Come è noto sarà probabilmente la famiglia politica del Ppe, cui Tajani appartiene, ad esprimere ancora il Presidente della Commissione europea dopo il 2019.
Nei lunghi anni che ha passato nelle istituzioni comunitarie, Tajani ha ricoperto sia l’incarico di vice presidente della Commissione, che quello di presidente dell’Europarlamento. È riuscito a conquistarsi la fiducia e la stima dei colleghi parlamentari, degli alti funzionari della Commissione e anche delle cancellerie europee. Questo lo porta ad avere un’autorevolezza a livello di istituzioni comunitarie che davvero ne fa il candidato perfetto per la presidenza della prossima Commissione. Che mai potremmo avere con un altro candidato, con una storia diversa dalla sua.

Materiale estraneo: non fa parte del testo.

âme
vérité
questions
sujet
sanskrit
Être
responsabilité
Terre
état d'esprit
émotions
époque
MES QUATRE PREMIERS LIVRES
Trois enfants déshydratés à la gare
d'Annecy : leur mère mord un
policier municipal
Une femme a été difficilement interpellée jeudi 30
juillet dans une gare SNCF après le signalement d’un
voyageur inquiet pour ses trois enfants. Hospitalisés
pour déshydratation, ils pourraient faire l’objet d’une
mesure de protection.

Con un Governo capace di battere i pugni sul tavolo e di far valere le sue ragioni e la perdita simultanea di due poltrone chiave in Europa, come appunto l’Europarlamento e la Bce, l’Italia ha la concreta possibilità di aggiudicarsi, con Antonio Tajani, la presidenza della Commissione Europea nel 2019.
Berlusconi è un uomo che conosce gli equilibri internazionali e ben comprende cosa potrebbe voler dire, per l’Italia, aggiudicarsi la poltrona più importante che Bruxelles possa offrire. A urne chiuse anche di questo toccherà tenere conto.